Come accadde in altre circostanze della storia nazionale (vedi il divorzio nel 1974 o il finanziamento pubblico dei partiti nel 1993), la manifestazione diretta della volontà popolare intercettava anche nel 2011 un sentire diffuso nell’opinione pubblica. L’esito vide il 95% circa dei voti a favore dell’abbrogazione delle norme in questione. La percentuale va naturalmente letta tenendo conto che il principale partito, il Pdl, aveva invitato all’estensione, perpetuando il vecchio e sgradevole vizio di boicottare uno strumento della democrazia per farlo fallire sperando che l’affluenza alle urne non raggiunga il quorum del 50%, ma in quel caso si arrivò invece al 57%; ciò non toglie che si imponga una riflessione sia sul quorum (che rende determinante chi non partecipa, magari gli stessi che ci ammorbano con la retorica sull’antipolitica) sia sulla natura esclusivamente abrogativa del referendum costituzionale: estenderne la funzione confermativa e introdurrre quella propositiva potrebbe riaccendere l’entusiasmo collettivo nei riguardi dei processi decisionali sulla cosa pubblica.

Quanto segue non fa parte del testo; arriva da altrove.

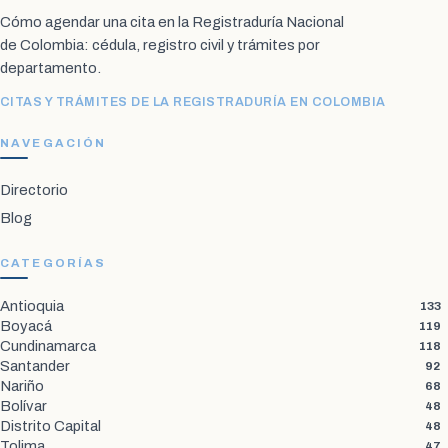
Cómo agendar una cita en la Registraduría Nacional
de Colombia: cédula, registro civil y trámites por
departamento.
CITAS Y TRÁMITES DE LA REGISTRADURÍA EN COLOMBIA
NAVEGACIÓN
Directorio
Blog
CATEGORÍAS
Antioquia
133
Boyacá
119
Cundinamarca
118
Santander
92
Nariño
68
Bolívar
48
Distrito Capital
48
Tolima
47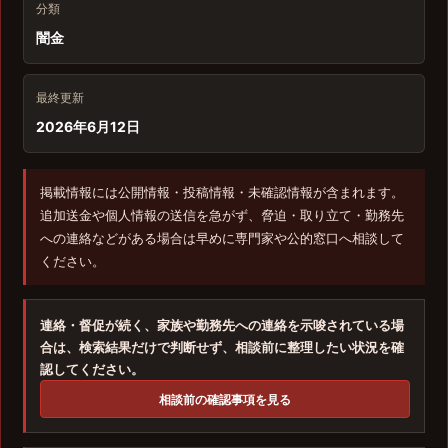
分類
闇金
最終更新
2026年6月12日
掲載情報には公開情報・投稿情報・未確認情報が含まれます。
追加送金や個人情報の送信を急がず、脅迫・取り立て・勤務先
への連絡などがある場合は早めに専門家や公的窓口へ相談して
ください。
連絡・督促が続く、家族や勤務先への連絡を示唆されている場
合は、検索結果だけで判断せず、相談前に整理したい状況を確
認してください。
相談前の確認事項を見る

E probabilmente produrrebbe una legislazione più adeguata alle esigenze di tutti.

Ma veniamo al punto: nel 2011, pochi mesi dopo i referendum, cadde il governo Berlusconi, arrivarono le larghe intese con Monti e il nuovo ministro dell’Ambiente, Corrado Clini, gelò tutti con dichiarazioni di principio possibiliste sul nucleare (“l’Italia dovrebbe considerare questa produzione di energia nucleare”). Peraltro sul fronte dei servizi pubblici il governo Monti tentò ripetutamente di far entrare dalla finestra le privatizzazioni uscite dalla porta con i referendum; ma la risposta dell’opinione pubblica fu sonora al punto da suggerire un dietrofront.

Incuriosisce che anche oggi, nel maggio 2013, un governo entri in carica e sùbito un ministro, il sindaco Pd di Padova Flavio Zanonato, responsabile dello Sviluppo, senta l’urgenza di esprimersi con una certa empatia nei riguardi dell’energia nucleare: “Se si può gestire non è sbagliata di per sé. In Italia credo che non si possa fare, ma nel mondo c’è. Se avessimo i siti adatti, perchè no? Non mi piace quando si enfatizzano le cose demonizzandole”, ha detto a “Un giorno da pecora” su Radio 2.

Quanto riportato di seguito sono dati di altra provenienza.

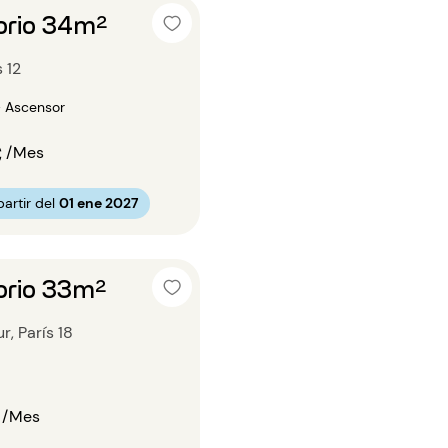
orio 34m²
s 12
• Ascensor
€
/Mes
artir del
01 ene 2027
orio 33m²
, París 18
/Mes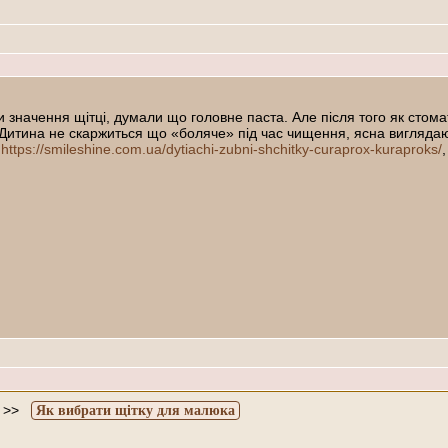
значення щітці, думали що головне паста. Але після того як стомат
а. Дитина не скаржиться що «боляче» під час чищення, ясна вигляда
:
https://smileshine.com.ua/dytiachi-zubni-shchitky-curaprox-kuraproks/
>>
Як вибрати щітку для малюка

È solo una singolare coincidenza dialettica oppure un altro segnale rivelatore del “comune sentire” di una parte rilevante della classe dirigente nazionale, di un “modus cogitandi” che si muove in direzione esattamente opposta rispetto a quanto esprime la società o almeno la sua parte più “avanzata”?

Comunque sia, potrebbe non sorprenderci se qualcuno dei competenti e insostituibili quaranta sottosegretari e viceministri, di fresca e cristallina nomina, preparasse presto un ennesimo decreto per rendere il servizio idrico un business privato.